From Technique to Transmission: What Actually Heals
Over the course of my career, I’ve noticed a subtle but profound shift that occurs in clinicians over time.
Early on, we focus on technique.
We learn interventions.
We refine our language.
We try to “do therapy well.”
And this phase is important. Necessary, even.
But at a certain point, something begins to reveal itself:
Technique alone doesn’t create transformation.
Two therapists can say the exact same words—
and one lands, while the other doesn’t.
What’s the difference?
Transmission.
When we are primarily located in our thinking mind, tracking what to say next, analyzing, organizing, our presence becomes narrowed, cognitively mediated, and less available for true relational contact.

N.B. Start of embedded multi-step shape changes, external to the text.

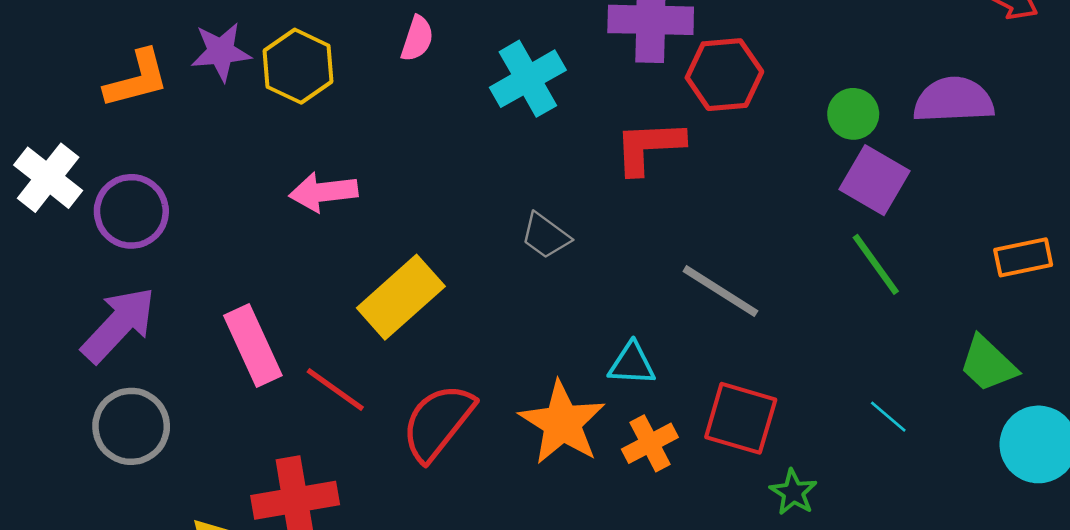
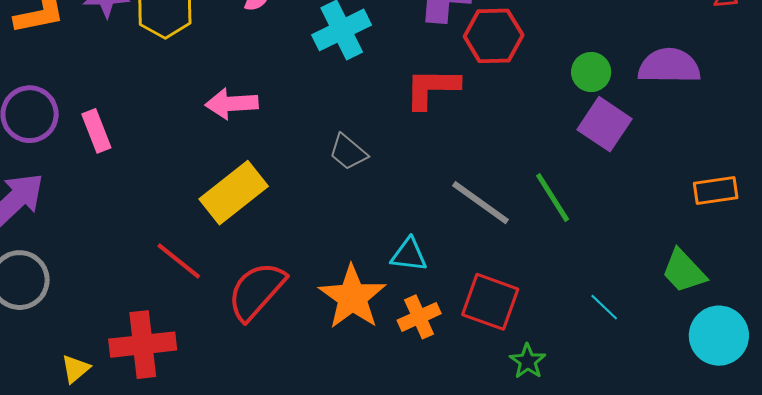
pink arrow: (323, 192) -> (232, 104), moved
green line: (876, 264) -> (553, 198), moved
pink rectangle: (253, 346) -> (96, 131), moved, size x0.7

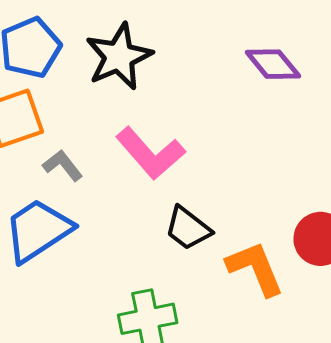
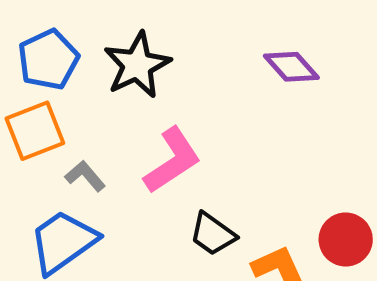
pink L-shape: (150, 153) -> (172, 160), turned -80

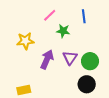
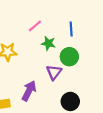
purple arrow: (47, 59) -> (29, 91), moved
green circle: (90, 61) -> (69, 57), moved

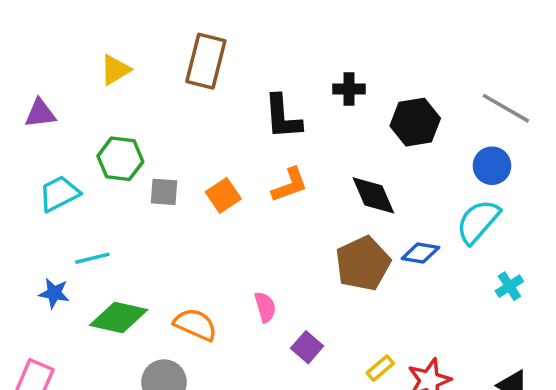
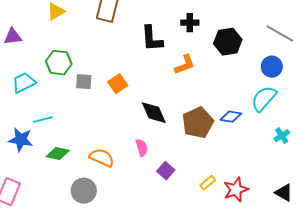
orange L-shape: (290, 185) -> (185, 65), moved
black diamond: (373, 195) -> (154, 113), moved
blue star: (54, 293) -> (21, 140), size x1.4
green diamond: (119, 318) -> (58, 154), size x0.7

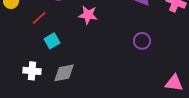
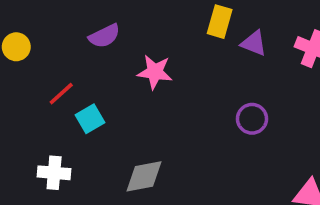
red line: (39, 18) -> (61, 94), moved
gray diamond: (64, 73) -> (144, 176), moved

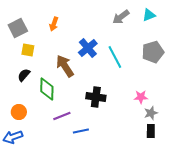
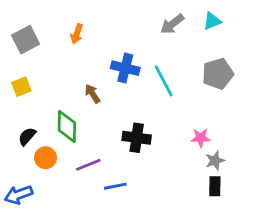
blue cross: (88, 48) -> (125, 68), turned -36
yellow square: (28, 50) -> (21, 87), moved, turned -32
brown arrow: (65, 66) -> (92, 94), size x0.6
black semicircle: (24, 75) -> (27, 136), moved
orange circle: (19, 112) -> (46, 158), moved

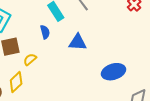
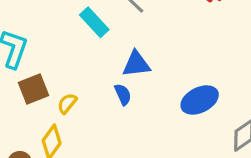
blue semicircle: (45, 32) -> (123, 94), moved

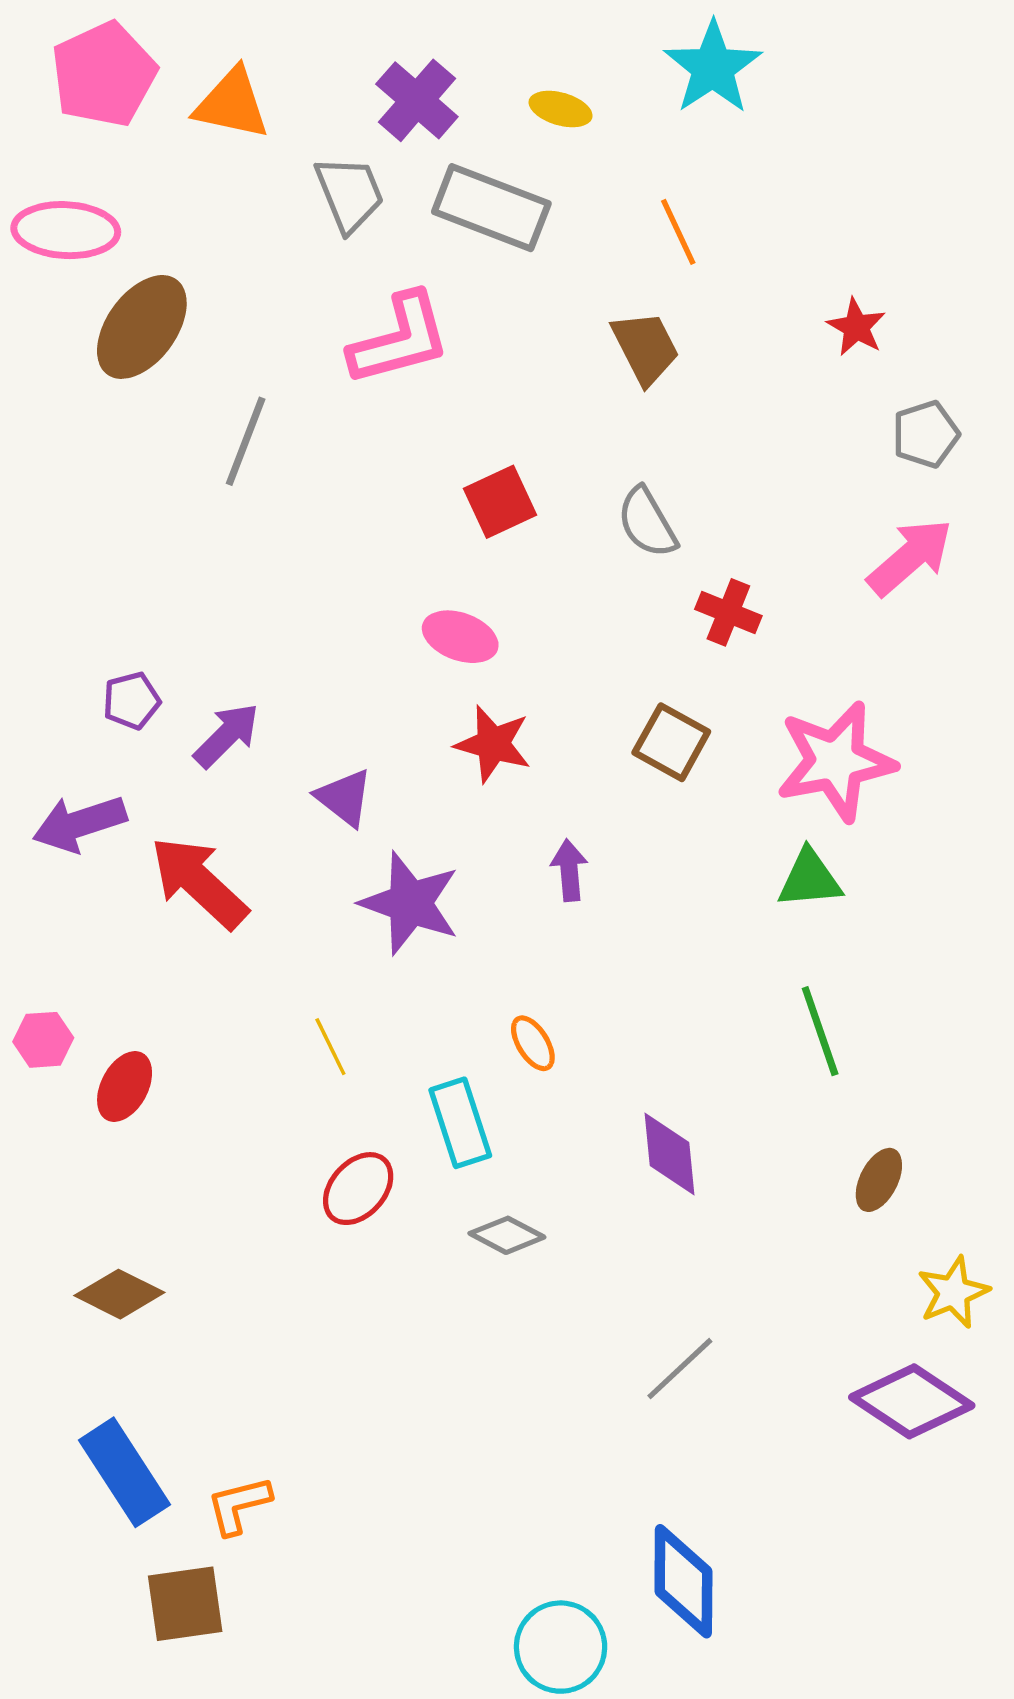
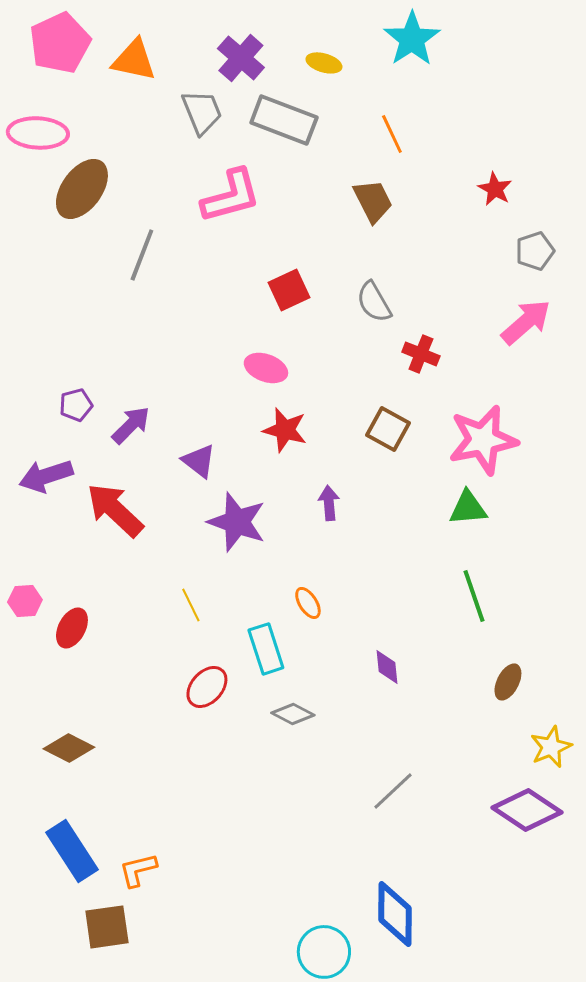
purple diamond: (670, 1154) -> (387, 667), size x0.7

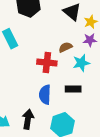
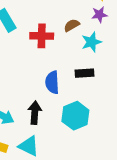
red cross: (47, 63) -> (42, 36), moved

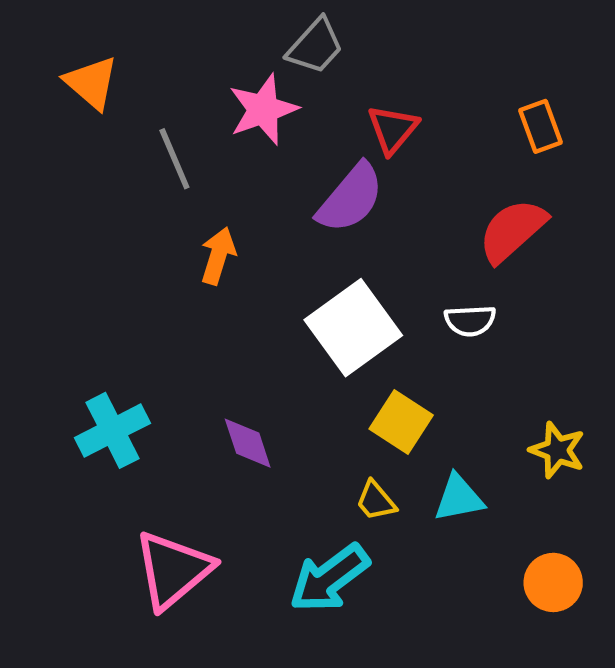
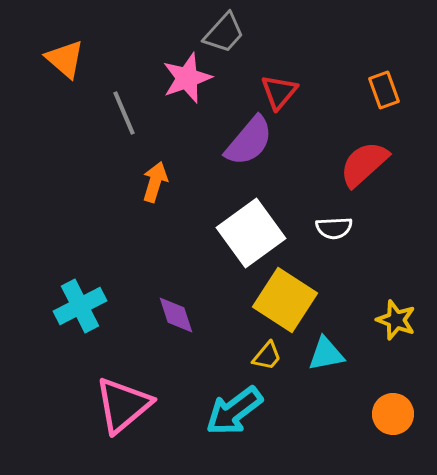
yellow square: (401, 422) -> (285, 300), size x1.4
yellow trapezoid: (376, 501) -> (267, 356), turned -100

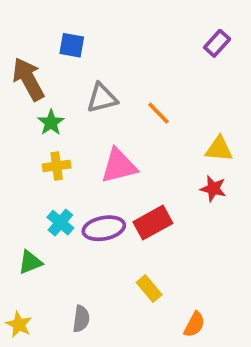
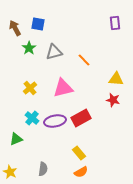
purple rectangle: (217, 43) -> (115, 23), turned -48
brown arrow: (28, 79) -> (15, 28), moved, size x0.7
green star: (51, 123) -> (29, 48), moved
yellow cross: (57, 166) -> (30, 88), turned -32
orange semicircle: (194, 324) -> (81, 172), moved, turned 32

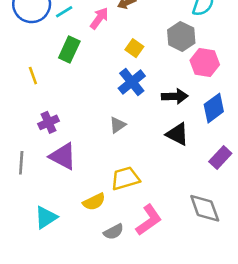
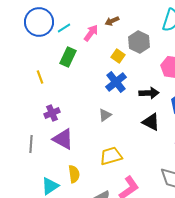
gray hexagon: (181, 36) -> (139, 42), moved
yellow semicircle: (94, 202) -> (74, 174), moved, turned -72

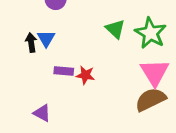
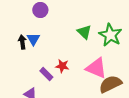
purple rectangle: (64, 71) -> (46, 74), moved, turned 40
pink triangle: (155, 72) -> (96, 68), moved, turned -35

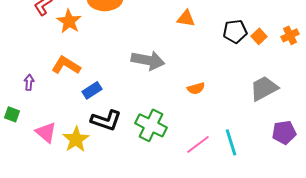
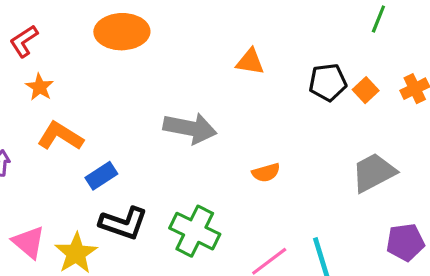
orange star: (69, 21) -> (40, 87), moved, size x0.7

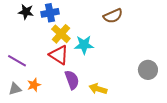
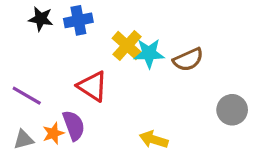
brown semicircle: (113, 16) -> (188, 60), moved
yellow cross: (61, 34) -> (127, 45), moved
cyan star: (84, 45) -> (149, 53), moved
purple semicircle: (72, 80) -> (74, 125), moved

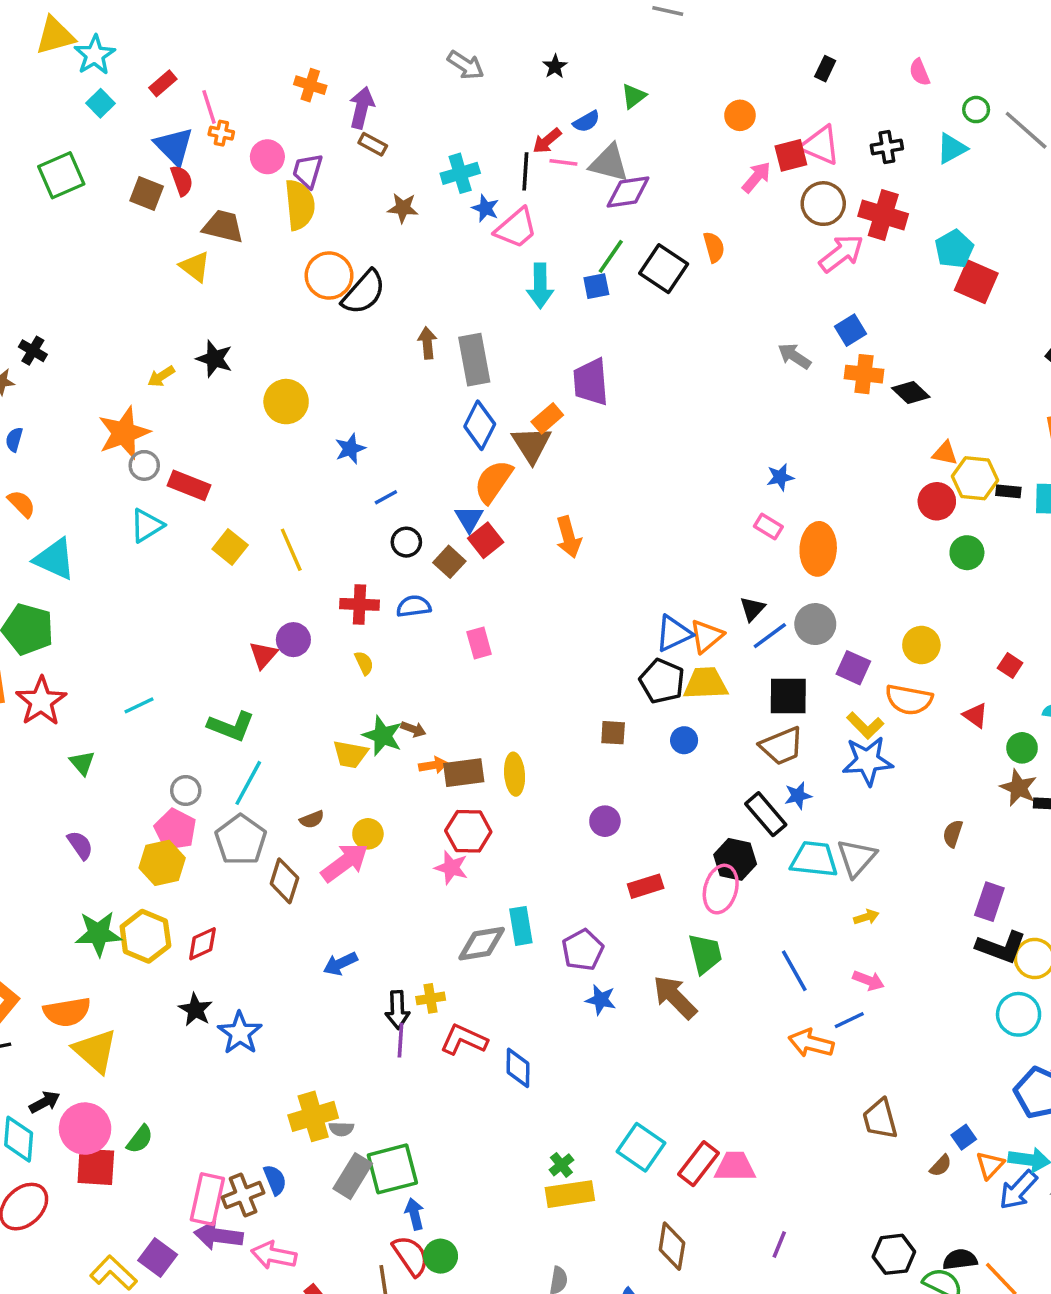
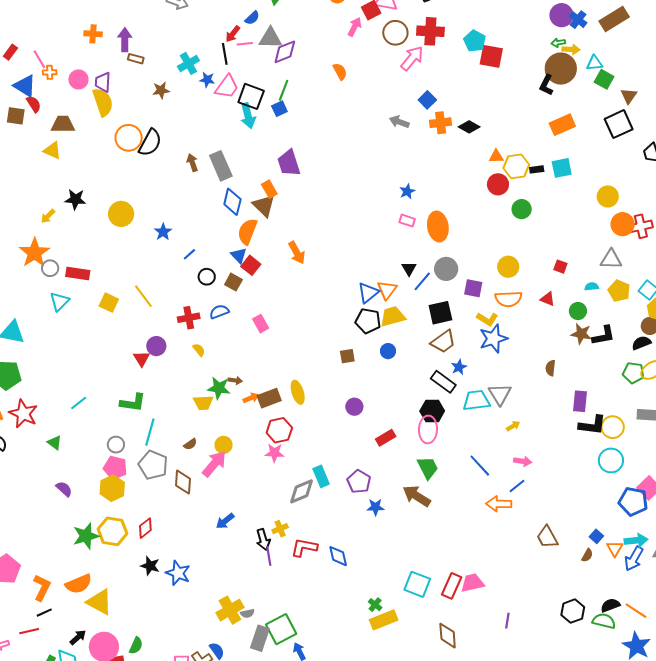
black square: (664, 269) -> (251, 96), moved
orange rectangle: (547, 418) -> (269, 189), turned -66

But when we are embodied, when we are actually inhabiting our own nervous system, something else becomes available.
There is more space.
More flexibility.
More capacity to receive and respond.
And importantly, there is a transfer of safety.
Not through interpretation.
Not through insight.
But through state.
The client’s nervous system is continuously evaluating:
“Am I safe here?”
“Is this clinician regulated enough to be with my experience?”
“Can my system begin to reorganize in the presence of theirs?”
When we are present in this way, not perfectly regulated, but sufficiently anchored, we offer something far more powerful than intervention.
We offer a regulatory experience within the therapeutic field.
This is the shift from doing therapy to being with.
From applying technique…
to allowing something to be transmitted.
This doesn’t mean abandoning skill.
It means that skill becomes secondary to state.
And paradoxically, when we are less focused on “getting it right,” our interventions often become more precise, more attuned, and more effective, because they are arising from embodied contact rather than cognitive formulation alone.
This is the kind of work I’m increasingly interested in teaching:
How to help clinicians become more embodied in session
How to track their own nervous system alongside the client’s
How to allow their presence, not just their interventions, to become the vehicle of change
Because ultimately, what heals is not what we do to our clients.
It’s what becomes possible in the relational field we co-create with them.